Cappagh Hospital in Dublin is not an acute hospital. It is the national orthopaedic hospital, with 159 beds, and seven state of the art operating theatres. It is where you go when you need an operation on your bones, or muscles.
It does not accept, and is not equipped to handle, Covid patients.
However, at the beginning of the pandemic, it became an overflow hospital for the Mater, accepting many acute trauma patients from the Mater to make space in that hospital for covid patients.
As case numbers surged over Christmas, many staff at Cappagh expected to work through Christmas, accepting overflow patients from the Mater once more, as case numbers surged. They were shocked and surprised when they heard that Cappagh hospital was instead to be closed down over Christmas, with its 159 beds.

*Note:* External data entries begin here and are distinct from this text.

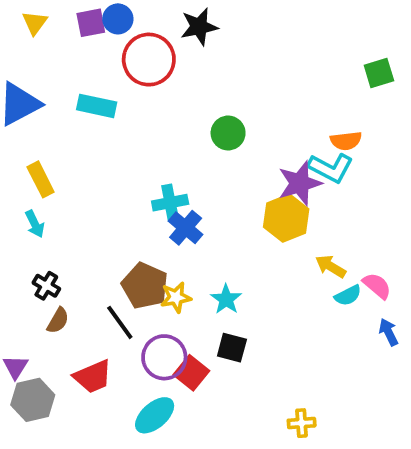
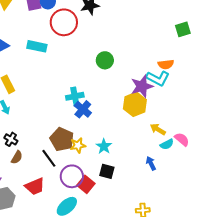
blue arrow: (389, 332) -> (151, 163), moved

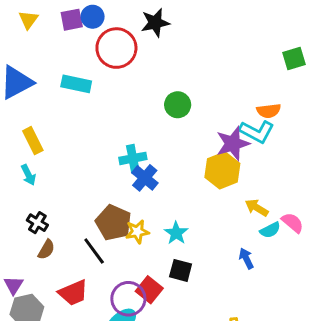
purple circle: (72, 176) -> (128, 299), moved

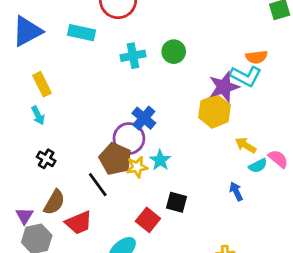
cyan cross: (133, 158) -> (133, 56), moved
cyan star: (176, 233) -> (160, 160), moved
brown semicircle: (46, 250) -> (54, 202), moved, size x1.4
purple circle: (128, 299) -> (129, 138), moved

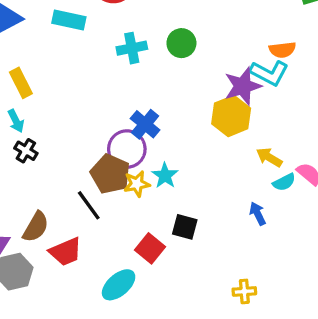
black cross: (46, 159) -> (26, 151), moved

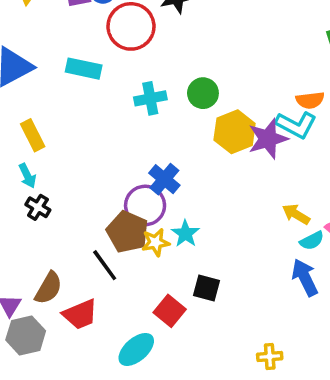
yellow hexagon: (231, 116) -> (235, 132), moved
blue arrow: (258, 214) -> (305, 277), moved, size x1.5

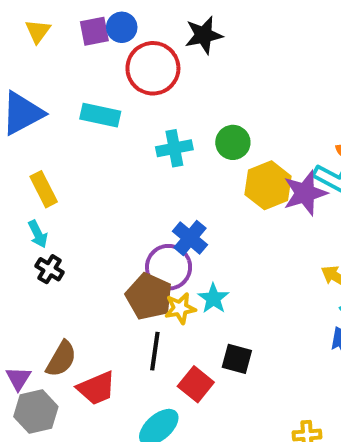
black line: (105, 265) -> (155, 351), moved, turned 44

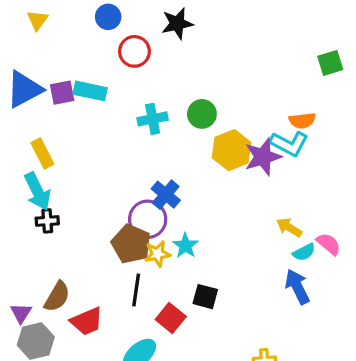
purple square: (94, 31) -> (62, 93), moved
red circle: (153, 68) -> (134, 51), size x0.7
cyan arrow: (38, 234) -> (37, 191), size x1.6
black cross: (50, 269) -> (47, 221), turned -35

The hospital remains closed today, according to a staff member who spoke to Gript.
The staff member said that he was moved to contact Gript after hearing on the radio that the Mater Hospital was calling on the public to avoid its emergency department:
Meanwhile, the Mater Hospital in north Dublin has called on the public to avoid its emergency department due to the “extreme pressure” it is under.
In a statement, the hospital said that the current Covid wave, together with high numbers of ED presentations and ongoing staff absences due to Covid isolation, means that patients with non-urgent conditions are experiencing lengthy waiting times to be seen.
On the evening of New Year’s Eve, the Mater had 47 Covid-19 patients, the second highest number in the State. At the same time, the hospital had one intensive care bed free.
“This makes no sense to me”, the staff member who spoke to Gript said. “On the radio, we’re hearing that the hospital system is approaching crisis, breaking point, shutting down A&E, and all the rest of it, and here we are, with 159 beds, and not one person in any of them, when we could be helping take some of the pressure off”
“This is how it was done at the start of the pandemic. We took all the acute orthopaedic cases, freeing up beds and nurses in the Mater. We could do the same today, but we’re sitting closed”.
The type of patient who could be easily transferred to Cappagh, were it open, are those with fractures, muscle tears, or other injuries to bone or muscle, Gript understands. Such injuries tend to present at a relatively constant number over the course of a year, unlike colds, flus, and other seasonal illnesses. At any given time, patients with such injuries might occupy 20-50 beds in the Mater, and other major hospitals.
At the beginning of the pandemic, the Irish Government was so eager for additional bed capacity that it purchased the right to use beds in private hospitals. Not all of these beds, or indeed many of them, were ultimately used.
The staff member who spoke to Gript said that in his estimation, the closure of Cappagh at a time of purported crisis made little sense.
“It’s odd watching the news and they’re saying crisis, crisis, crisis, and we’re sitting here with empty beds. If there was a crisis, surely they’d be using our beds. And if there is a crisis, and they are not using our beds, then someone needs to be fired yesterday”.
Gript Media approached the HSE with questions about the closure of Cappagh Hospital and offered 24 hours for a reply before publication.
At this hour, no such reply has been received. Should that change, we will update this piece.